Re: baseConvert woes

Posted: Wed Dec 19, 2018 9:38 pm
by bogs
I thought -hh already did that? Or maybe I'm thinking of someone else... at this stage, it is so hard to tell :?

There was this multipage thread about large numbers, maybe the answers are in there.

Re: baseConvert woes

Posted: Wed Dec 19, 2018 11:15 pm
by dunbarx
Hermann did indeed write a "long" addition, subtraction, multiplication and division gadget several months ago

It's around here somewhere.

Craig

Re: baseConvert woes

Posted: Thu Dec 20, 2018 4:18 am
by FourthWorld
What does the number represent? Is it an actual quantity, or a decimal representation of byte values? If the latter, the binaryEncode and binaryDecode functions may help, since they can operate on a series of values in one pass, with lots of conversion options.

Re: baseConvert woes

Posted: Thu Dec 20, 2018 1:35 pm
by Ledigimate
FourthWorld wrote:
Thu Dec 20, 2018 4:18 am
What does the number represent?

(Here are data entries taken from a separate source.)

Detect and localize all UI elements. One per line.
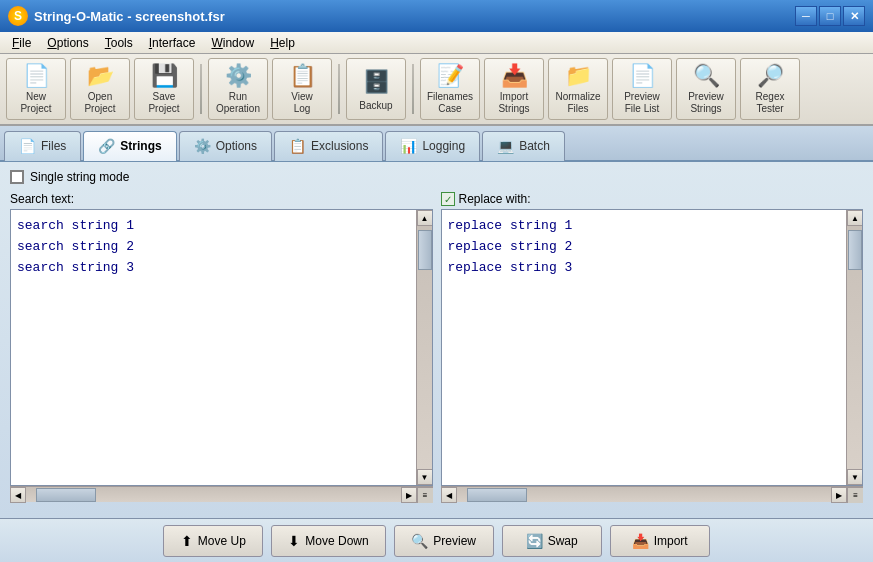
title-bar: S String-O-Matic - screenshot.fsr ─ □ ✕ (0, 0, 873, 32)
view-log-button[interactable]: 📋 ViewLog (272, 58, 332, 120)
preview-strings-icon: 🔍 (690, 63, 722, 89)
preview-button[interactable]: 🔍 Preview (394, 525, 494, 557)
new-project-button[interactable]: 📄 NewProject (6, 58, 66, 120)
normalize-files-label: NormalizeFiles (555, 91, 600, 115)
tab-logging[interactable]: 📊 Logging (385, 131, 480, 161)
single-string-label: Single string mode (30, 170, 129, 184)
replace-scrollbar-h: ◀ ▶ ≡ (441, 486, 864, 502)
replace-scroll-down[interactable]: ▼ (847, 469, 863, 485)
menu-help[interactable]: Help (262, 34, 303, 52)
replace-scroll-h-thumb[interactable] (467, 488, 527, 502)
menu-tools[interactable]: Tools (97, 34, 141, 52)
move-down-button[interactable]: ⬇ Move Down (271, 525, 385, 557)
save-project-icon: 💾 (148, 63, 180, 89)
search-scroll-thumb[interactable] (418, 230, 432, 270)
move-up-label: Move Up (198, 534, 246, 548)
tab-files[interactable]: 📄 Files (4, 131, 81, 161)
single-string-checkbox[interactable] (10, 170, 24, 184)
search-panel: Search text: search string 1 search stri… (10, 192, 433, 502)
replace-label: ✓ Replace with: (441, 192, 864, 206)
filenames-case-icon: 📝 (434, 63, 466, 89)
filenames-case-label: FilenamesCase (427, 91, 473, 115)
search-scroll-down[interactable]: ▼ (417, 469, 433, 485)
files-tab-icon: 📄 (19, 138, 36, 154)
bottom-bar: ⬆ Move Up ⬇ Move Down 🔍 Preview 🔄 Swap 📥… (0, 518, 873, 562)
swap-label: Swap (548, 534, 578, 548)
swap-icon: 🔄 (526, 533, 543, 549)
menu-interface[interactable]: Interface (141, 34, 204, 52)
search-scroll-right[interactable]: ▶ (401, 487, 417, 503)
preview-file-list-button[interactable]: 📄 PreviewFile List (612, 58, 672, 120)
replace-scroll-track[interactable] (847, 226, 862, 469)
import-strings-button[interactable]: 📥 ImportStrings (484, 58, 544, 120)
replace-scroll-h-track[interactable] (457, 487, 832, 502)
replace-scroll-up[interactable]: ▲ (847, 210, 863, 226)
toolbar-separator-2 (338, 64, 340, 114)
logging-tab-icon: 📊 (400, 138, 417, 154)
menu-window[interactable]: Window (203, 34, 262, 52)
tabs-bar: 📄 Files 🔗 Strings ⚙️ Options 📋 Exclusion… (0, 126, 873, 162)
tab-options[interactable]: ⚙️ Options (179, 131, 272, 161)
search-textarea[interactable]: search string 1 search string 2 search s… (11, 210, 416, 485)
toolbar: 📄 NewProject 📂 OpenProject 💾 SaveProject… (0, 54, 873, 126)
text-areas-row: Search text: search string 1 search stri… (10, 192, 863, 502)
preview-strings-button[interactable]: 🔍 PreviewStrings (676, 58, 736, 120)
import-strings-icon: 📥 (498, 63, 530, 89)
search-scroll-up[interactable]: ▲ (417, 210, 433, 226)
view-log-label: ViewLog (291, 91, 313, 115)
regex-tester-icon: 🔎 (754, 63, 786, 89)
move-down-label: Move Down (305, 534, 368, 548)
replace-scroll-right[interactable]: ▶ (831, 487, 847, 503)
search-scroll-left[interactable]: ◀ (10, 487, 26, 503)
search-scrollbar-v[interactable]: ▲ ▼ (416, 210, 432, 485)
exclusions-tab-icon: 📋 (289, 138, 306, 154)
replace-scrollbar-v[interactable]: ▲ ▼ (846, 210, 862, 485)
tab-exclusions[interactable]: 📋 Exclusions (274, 131, 383, 161)
replace-textarea[interactable]: replace string 1 replace string 2 replac… (442, 210, 847, 485)
run-operation-button[interactable]: ⚙️ RunOperation (208, 58, 268, 120)
toolbar-separator-1 (200, 64, 202, 114)
strings-tab-icon: 🔗 (98, 138, 115, 154)
backup-icon: 🗄️ (360, 66, 392, 98)
save-project-label: SaveProject (148, 91, 179, 115)
close-button[interactable]: ✕ (843, 6, 865, 26)
replace-scroll-thumb[interactable] (848, 230, 862, 270)
backup-button[interactable]: 🗄️ Backup (346, 58, 406, 120)
open-project-button[interactable]: 📂 OpenProject (70, 58, 130, 120)
search-textarea-wrapper: search string 1 search string 2 search s… (10, 209, 433, 486)
swap-button[interactable]: 🔄 Swap (502, 525, 602, 557)
menu-options[interactable]: Options (39, 34, 96, 52)
new-project-icon: 📄 (20, 63, 52, 89)
search-scroll-h-thumb[interactable] (36, 488, 96, 502)
search-corner: ≡ (417, 487, 433, 503)
search-label-text: Search text: (10, 192, 74, 206)
view-log-icon: 📋 (286, 63, 318, 89)
preview-strings-label: PreviewStrings (688, 91, 724, 115)
tab-exclusions-label: Exclusions (311, 139, 368, 153)
move-up-button[interactable]: ⬆ Move Up (163, 525, 263, 557)
replace-textarea-wrapper: replace string 1 replace string 2 replac… (441, 209, 864, 486)
save-project-button[interactable]: 💾 SaveProject (134, 58, 194, 120)
preview-label: Preview (433, 534, 476, 548)
run-operation-label: RunOperation (216, 91, 260, 115)
new-project-label: NewProject (20, 91, 51, 115)
import-label: Import (654, 534, 688, 548)
maximize-button[interactable]: □ (819, 6, 841, 26)
open-project-label: OpenProject (84, 91, 115, 115)
minimize-button[interactable]: ─ (795, 6, 817, 26)
search-label: Search text: (10, 192, 433, 206)
import-icon: 📥 (632, 533, 649, 549)
replace-checkbox[interactable]: ✓ (441, 192, 455, 206)
regex-tester-button[interactable]: 🔎 RegexTester (740, 58, 800, 120)
menu-file[interactable]: File (4, 34, 39, 52)
search-scroll-track[interactable] (417, 226, 432, 469)
batch-tab-icon: 💻 (497, 138, 514, 154)
replace-scroll-left[interactable]: ◀ (441, 487, 457, 503)
filenames-case-button[interactable]: 📝 FilenamesCase (420, 58, 480, 120)
single-string-row: Single string mode (10, 170, 863, 184)
search-scroll-h-track[interactable] (26, 487, 401, 502)
tab-strings[interactable]: 🔗 Strings (83, 131, 176, 161)
import-button[interactable]: 📥 Import (610, 525, 710, 557)
tab-batch[interactable]: 💻 Batch (482, 131, 565, 161)
normalize-files-button[interactable]: 📁 NormalizeFiles (548, 58, 608, 120)
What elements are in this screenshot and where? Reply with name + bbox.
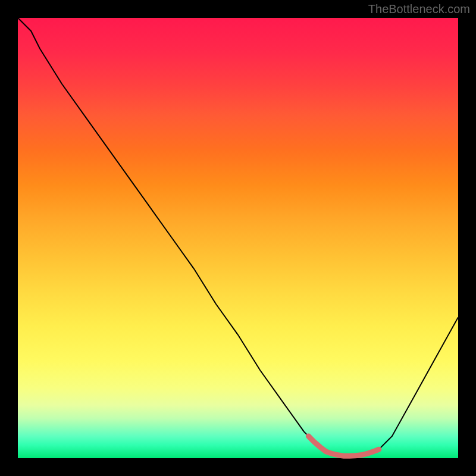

Is it an actual quantity, or a decimal representation of byte values? If the latter, the binaryEncode and binaryDecode functions may help, since they can operate on a series of values in one pass, with lots of conversion options.
Kind of both. The number is an actual quantity calculated as the sum of four 32-bit integers, and only one of the four integers is the decimal representation of a 4-byte chunk of binary data. I'm trying to write a hashing algorithm.

But not to worry, as I don't actually need to convert the REAL sum of the four integers to its bit-representation. I only need the bit-representation of (theSum bitAnd 4294967295), which leaves a 32-bit integer. So the baseConvert function will work just fine.